Amazon removed the books discussed in this article from their site, but the books still exist. Correction, the books are still listed on Amazon’s site as of the time I’m publishing this blog post, but they are tagged as “Currently unavailable.” Now to me, Fifty Shades of Grey and Thirty-Five Shades of Grey are different books. If I were reader looking for the Twilight knockoff, the difference between the similar titles would be obvious to me. One has fifty shades and a man’s tie on the cover, the other has thirty-five and a naked woman touching her whatnots. Very different. Of course, if I flipped the book over, it appears that the story of Twilight’s knock off got, well, knocked off. Karma, perhaps?

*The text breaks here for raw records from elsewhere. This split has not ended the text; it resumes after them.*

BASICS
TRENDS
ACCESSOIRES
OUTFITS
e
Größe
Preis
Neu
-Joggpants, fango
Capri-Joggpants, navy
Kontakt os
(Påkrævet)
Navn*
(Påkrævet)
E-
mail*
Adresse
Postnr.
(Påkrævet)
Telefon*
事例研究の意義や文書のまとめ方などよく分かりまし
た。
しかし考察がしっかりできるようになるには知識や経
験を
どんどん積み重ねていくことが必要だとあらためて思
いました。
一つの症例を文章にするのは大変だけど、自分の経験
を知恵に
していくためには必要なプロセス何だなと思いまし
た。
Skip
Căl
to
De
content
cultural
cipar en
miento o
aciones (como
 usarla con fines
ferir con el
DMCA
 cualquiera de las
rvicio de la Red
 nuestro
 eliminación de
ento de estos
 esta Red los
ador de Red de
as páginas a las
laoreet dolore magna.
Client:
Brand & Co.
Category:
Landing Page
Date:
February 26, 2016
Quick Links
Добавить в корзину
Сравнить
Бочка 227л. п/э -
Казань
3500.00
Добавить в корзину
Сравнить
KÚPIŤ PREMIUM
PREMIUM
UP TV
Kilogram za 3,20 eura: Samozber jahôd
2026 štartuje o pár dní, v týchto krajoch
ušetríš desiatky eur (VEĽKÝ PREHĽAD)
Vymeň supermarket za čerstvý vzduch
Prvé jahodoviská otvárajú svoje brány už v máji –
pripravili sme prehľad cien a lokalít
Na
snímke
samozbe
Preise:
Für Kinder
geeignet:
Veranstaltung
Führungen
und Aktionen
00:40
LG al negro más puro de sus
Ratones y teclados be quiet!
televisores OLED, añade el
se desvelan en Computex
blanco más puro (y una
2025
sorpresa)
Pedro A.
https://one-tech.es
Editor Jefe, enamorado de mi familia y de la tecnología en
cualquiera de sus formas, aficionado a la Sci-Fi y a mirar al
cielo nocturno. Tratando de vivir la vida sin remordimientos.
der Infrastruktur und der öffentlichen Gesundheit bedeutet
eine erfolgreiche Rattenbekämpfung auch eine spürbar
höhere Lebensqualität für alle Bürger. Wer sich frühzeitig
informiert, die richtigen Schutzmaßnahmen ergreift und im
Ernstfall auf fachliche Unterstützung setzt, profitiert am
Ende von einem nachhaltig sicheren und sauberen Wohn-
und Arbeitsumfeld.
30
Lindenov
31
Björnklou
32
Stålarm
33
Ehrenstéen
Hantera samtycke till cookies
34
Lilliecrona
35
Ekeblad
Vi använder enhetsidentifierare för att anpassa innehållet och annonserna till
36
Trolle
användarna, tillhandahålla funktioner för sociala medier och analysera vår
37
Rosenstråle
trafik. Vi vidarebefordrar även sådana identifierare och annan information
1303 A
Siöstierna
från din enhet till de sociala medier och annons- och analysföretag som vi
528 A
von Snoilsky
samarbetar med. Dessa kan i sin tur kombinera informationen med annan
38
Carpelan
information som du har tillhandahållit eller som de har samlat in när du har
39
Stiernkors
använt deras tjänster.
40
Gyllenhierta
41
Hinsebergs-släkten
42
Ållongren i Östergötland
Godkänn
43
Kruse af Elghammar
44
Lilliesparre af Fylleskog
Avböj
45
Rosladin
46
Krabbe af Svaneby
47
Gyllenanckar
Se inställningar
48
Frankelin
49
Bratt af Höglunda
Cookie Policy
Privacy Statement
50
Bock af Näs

Amazon has said it rejects or removes thousands of books to improve customer service and avoid confusion, but why stop at titles? How about we go on and have them sort through the submissions for self-published books and remove any book that is similar in plot and characterization as well? Blurbs? Shit, yeah. If they’re the same, or confusingly similar to another book already published by the Big Six, let’s remove them. We. Can’t. Confuse. The. Readers.

Get real. There are plenty of books with identical titles: it’s not a crime. True, it confuses us when we look for a certain book, but isn’t that what some of these guys hope to do? As a reader, I look at more than a title or a blurb. I look at the first pages, and if I’m unable to do that, I don’t buy it. Period. No confusion there.

Similar titles, as long as there is no trademark infringement, are perfectly legal. And let me tell you, it is very difficult to find a court that will side with an author when challenging titles. So many terms, phrases, etc. are generic, that it’s impossible to trademark most titles.

Speaking of Twilight (yes, just a couple of paragraphs ago), let’s look at how many duplicate titles have come along since it hit shelves. Wow, a lot. Sure the wording varies, but there are several wannabe bestsellers trying to break the bank on that cash cow. But wait, what about before Meyer published? Oh, look. Meg Cabot published a little novel called Twilight in 2005, as part of a series called “The Mediator.” It did pretty well, as all Cabot’s books seem to do. Did her panties get bunched because Meyer came along three years later and used her title? No. Because it’s not the same story. (Cabot’s series is way better) And there’s the part the made me pause. Why are we all antsy over copycat titles popping up over a book that was a copycat story to begin with?

 I know Amazon has done some skeezy things, and I know that scamming may not be something they consider outside of their ethics, but if an author wants to use a title that’s been used, but not trademarked, they’re within their right to do so. It’s on us to trademark our titles if we don’t want them used, not Amazon or any other publisher or bookseller. Come on guys, let’s get a grip. I’m titling my next book, “Fifty Shades of Grey in Twilight by the New Moon: Under the Dome.” How you like them apples?